Deje de esperar: por qué la calefacción por infrarrojos es la mejor opción en el procesamiento de semiconductores
Si todavía utiliza aire forzado para el procesamiento profundo de semiconductores, en realidad está pagando un “impuesto por espera” por cada lote procesado.
El problema es que el aire forzado funciona lentamente: se calienta el aire, este se mueve y, finalmente, la pieza se calienta. Hay muchos intermediarios en este proceso. La calefacción por infrarrojos evita todo eso: envía energía directamente al sustrato. Sin espera, sin intermediarios… solo calor.
El verdadero problema son los tiempos de espera.
Con el aire caliente, hay que esperar a que toda la cámara esté saturada antes de poder comenzar el proceso. Es una tarea tediosa. Pero las lámparas de infrarrojos alcanzan la temperatura deseada en segundos. Al cambiar a este método, deja de perder tiempo esperando y puede comenzar el procesamiento de inmediato. Es una gran ventaja desde el punto de vista del tiempo necesario para completar el proceso.
También está el problema de las salas limpias.

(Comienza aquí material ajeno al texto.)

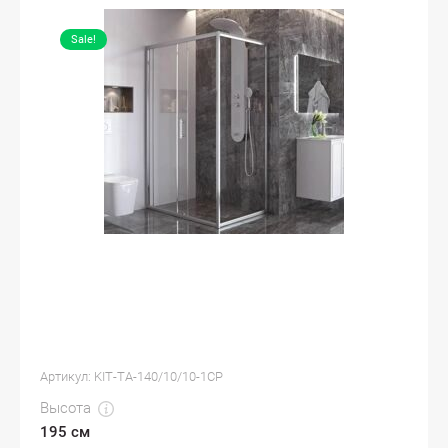
Sale!
Артикул:
KIT-TA-140/10/10-1CP
Высота
195 см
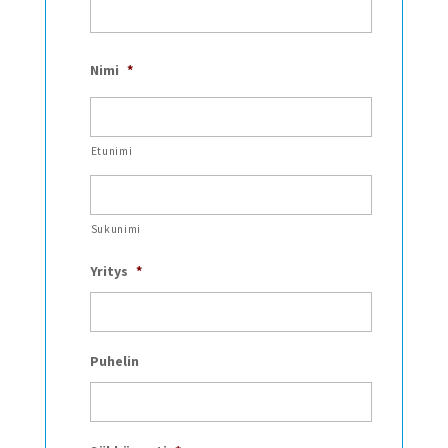
Nimi
*
Etunimi
Sukunimi
Yritys
*
Puhelin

Seamos honestos: mover aire en una sala limpia es arriesgado. El aire en movimiento genera polvo y partículas, y lo último que queremos es que alguna partícula caiga sobre una oblea. Las lámparas de infrarrojos, por su parte, no mueven el aire, lo que significa que no se necesitan sistemas de filtración tan complejos y consumidores de energía. Así, se reduce el espacio ocupado y disminuyen las facturas de electricidad.
Pero no todo es perfecto. Hay compromisos que tomar.
La calefacción por infrarrojos es poderosa, pero es direccional. A diferencia de un horno de convección, que envuelve la pieza en un manto de aire caliente, la calefacción por infrarrojos funciona como un foco de luz. Si no se tiene cuidado con la ubicación de las lámparas, podrían aparecer zonas frías. Además, si las piezas tienen formas complejas, será necesario utilizar varios dispositivos de calefacción por infrarrojos para asegurarse de que todas se calienten uniformemente. Se necesita un poco más de planificación al inicio.
Pero para la mayoría de nosotros, la cuenta es sencilla: cuando el costo de esperar se vuelve mayor que el costo del propio equipo, la calefacción por infrarrojos es la única opción viable. Se obtiene un tiempo de calentamiento más rápido, un ambiente más limpio y un mayor control sobre todo el proceso.